## Prompt
Check each line of the material. Copy those containing "total".

## Supplied data
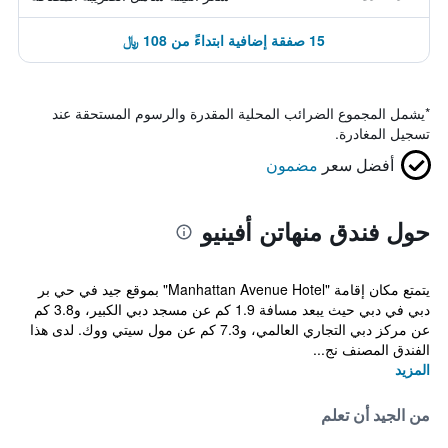
15 صفقة إضافية ابتداءً من 108 ﷼
*
يشمل المجموع الضرائب المحلية المقدرة والرسوم المستحقة عند
تسجيل المغادرة.
أفضل سعر
مضمون
حول فندق منهاتن أفينيو
يتمتع مكان إقامة "Manhattan Avenue Hotel" بموقع جيد في حي بر
دبي في دبي حيث يبعد مسافة 1.9 كم عن مسجد دبي الكبير، و3.8 كم
عن مركز دبي التجاري العالمي، و7.3 كم عن مول سيتي ووك. لدى هذا
الفندق المصنف نج...
المزيد
من الجيد أن تعلم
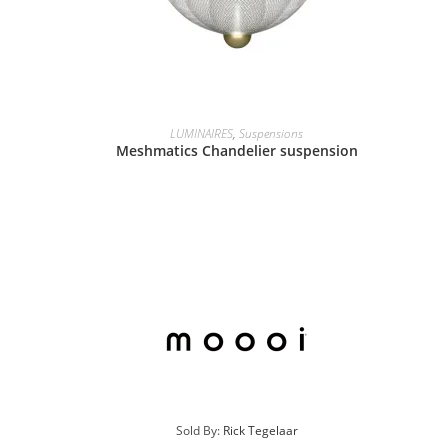
LUMINAIRES
,
Suspensions
Meshmatics Chandelier suspension
Sold By:
Rick Tegelaar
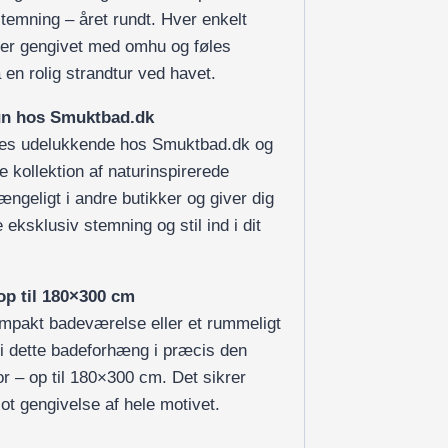
stemning – året rundt. Hver enkelt
er gengivet med omhu og føles
en rolig strandtur ved havet.
kun hos Smuktbad.dk
des udelukkende hos Smuktbad.dk og
e kollektion af naturinspirerede
gængeligt i andre butikker og giver dig
 eksklusiv stemning og stil ind i dit
 op til 180×300 cm
mpakt badeværelse eller et rummeligt
vi dette badeforhæng i præcis den
or – op til 180×300 cm. Det sikrer
ot gengivelse af hele motivet.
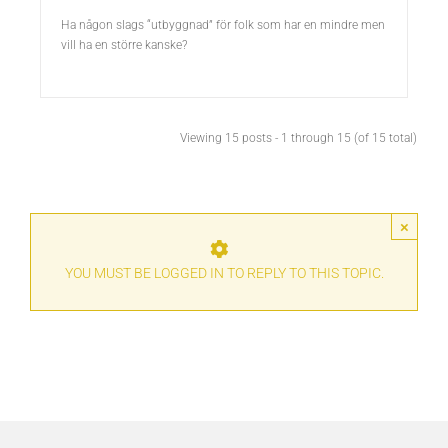
Ha någon slags “utbyggnad” för folk som har en mindre men
vill ha en större kanske?
Viewing 15 posts - 1 through 15 (of 15 total)
×
YOU MUST BE LOGGED IN TO REPLY TO THIS TOPIC.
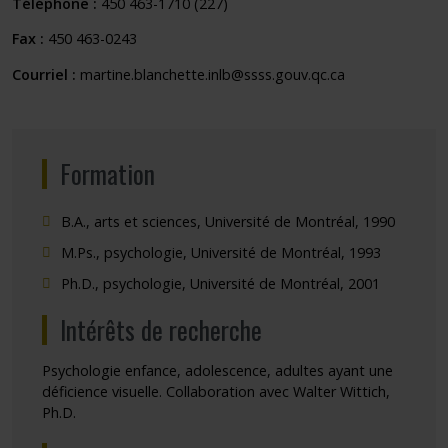
Téléphone :
450 463-1710 (227)
Fax :
450 463-0243
Courriel :
martine.blanchette.inlb@ssss.gouv.qc.ca
Formation
B.A., arts et sciences, Université de Montréal, 1990
M.Ps., psychologie, Université de Montréal, 1993
Ph.D., psychologie, Université de Montréal, 2001
Intérêts de recherche
Psychologie enfance, adolescence, adultes ayant une
déficience visuelle. Collaboration avec Walter Wittich,
Ph.D.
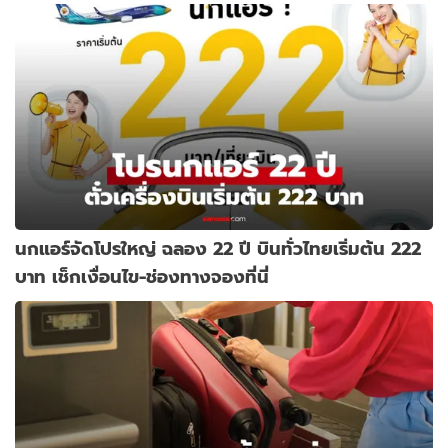
นกแอร์จัดโปรใหญ่ ฉลอง 22 ปี บินทั่วไทยเริ่มต้น 222
บาท เช็กเงื่อนไข-ช่องทางจองที่นี่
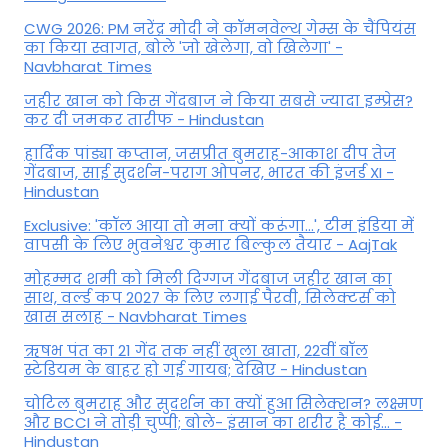
CWG 2026: PM नरेंद्र मोदी ने कॉमनवेल्थ गेम्स के चैंपियंस
का किया स्वागत, बोले 'जो खेलेगा, वो खिलेगा' -
Navbharat Times
जहीर खान को किस गेंदबाज ने किया सबसे ज्यादा इम्प्रेस?
कर दी जमकर तारीफ - Hindustan
हार्दिक पांड्या कप्तान, जसप्रीत बुमराह-आकाश दीप तेज
गेंदबाज, साई सुदर्शन-पराग ओपनर, भारत की इंजर्ड XI -
Hindustan
Exclusive: 'कॉल आया तो मना क्यों करूंगा...', टीम इंडिया में
वापसी के लिए भुवनेश्वर कुमार बिल्कुल तैयार - AajTak
मोहम्मद शमी को मिली दिग्गज गेंदबाज जहीर खान का
साथ, वर्ल्ड कप 2027 के लिए लगाई पैरवी, सिलेक्टर्स को
खास सलाह - Navbharat Times
ऋषभ पंत का 21 गेंद तक नहीं खुला खाता, 22वीं बॉल
स्टेडियम के बाहर हो गई गायब; देखिए - Hindustan
चोटिल बुमराह और सुदर्शन का क्यों हुआ सिलेक्शन? लक्ष्मण
और BCCI ने तोड़ी चुप्पी; बोले- इंसान का शरीर है कोई… -
Hindustan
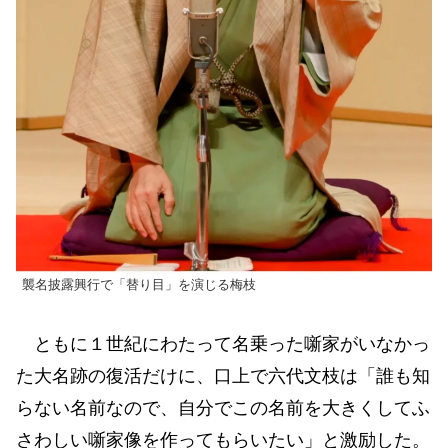
襲名披露興行で「替り目」を演じる梅枝
ともに１世紀にわたって名乗った噺家がいなかっ
た大名跡の復活だけに、口上で六代文枝は「誰も知
らない名前なので、自分でこの名前を大きくしてふ
さわしい噺家像を作ってもらいたい」と激励した。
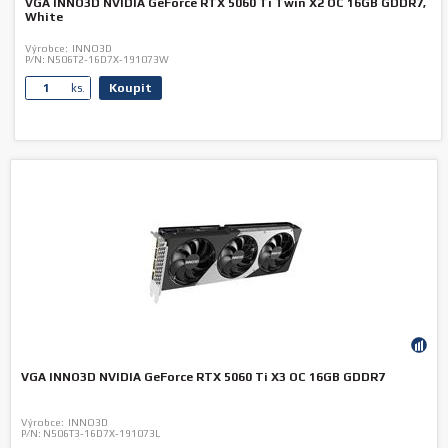
VGA INNO3D NVIDIA GeForce RTX 5060 Ti Twin X2 OC 16GB GDDR7,
White
Výrobce:
INNO3D
P/N:
N506T2-16D7X-191073W
Koupit
ks.
VGA INNO3D NVIDIA GeForce RTX 5060 Ti X3 OC 16GB GDDR7
Výrobce:
INNO3D
P/N:
N506T3-16D7X-191073L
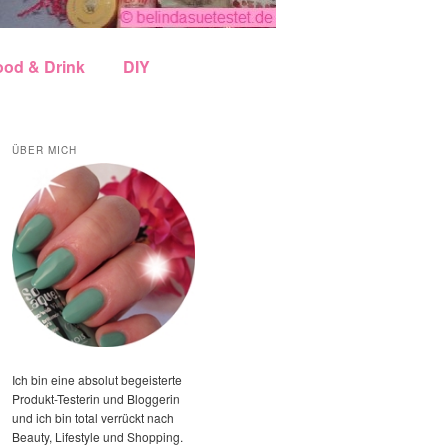
ood & Drink
DIY
ÜBER MICH
Ich bin eine absolut begeisterte
Produkt-Testerin und Bloggerin
und ich bin total verrückt nach
Beauty, Lifestyle und Shopping.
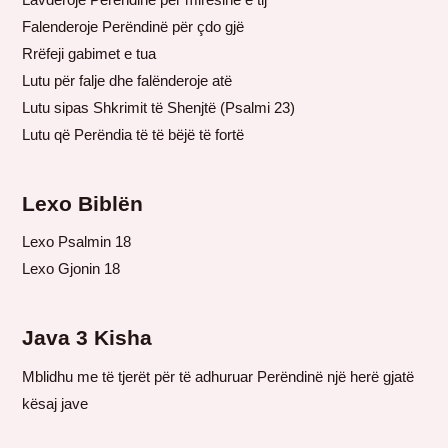
Falenderoje Perëndinë për çdo gjë
Rrëfeji gabimet e tua
Lutu për falje dhe falënderoje atë
Lutu sipas Shkrimit të Shenjtë (Psalmi 23)
Lutu që Perëndia të të bëjë të fortë
Lexo Biblën
Lexo Psalmin 18
Lexo Gjonin 18
Java 3 Kisha
Mblidhu me të tjerët për të adhuruar Perëndinë një herë gjatë
kësaj jave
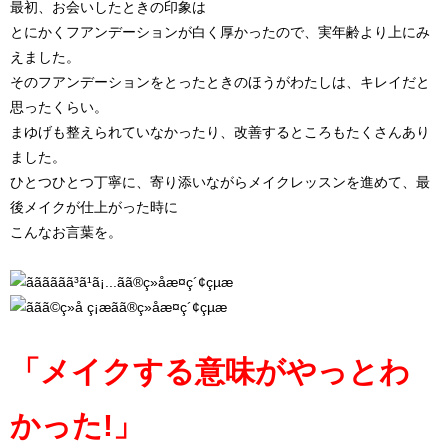
最初、お会いしたときの印象は
とにかくフアンデーションが白く厚かったので、実年齢より上にみ
えました。
そのフアンデーションをとったときのほうがわたしは、キレイだと
思ったくらい。
まゆげも整えられていなかったり、改善するところもたくさんあり
ました。
ひとつひとつ丁寧に、寄り添いながらメイクレッスンを進めて、最
後メイクが仕上がった時に
こんなお言葉を。
「メイクする意味がやっとわ
かった!」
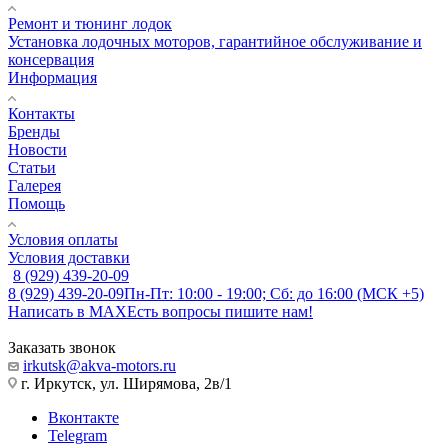
Ремонт и тюнинг лодок
Установка лодочных моторов, гарантийное обслуживание и
консервация
Информация
Контакты
Бренды
Новости
Статьи
Галерея
Помощь
Условия оплаты
Условия доставки
8 (929) 439-20-09
8 (929) 439-20-09
Пн-Пт: 10:00 - 19:00; Сб: до 16:00 (МСК +5)
Написать в MAX
Есть вопросы пишите нам!
Заказать звонок
irkutsk@akva-motors.ru
г. Иркутск, ул. Ширямова, 2в/1
Вконтакте
Telegram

## Solution to this exercise
Viewing 15 posts - 1 through 15 (of 15 total)
und ich bin total verrückt nach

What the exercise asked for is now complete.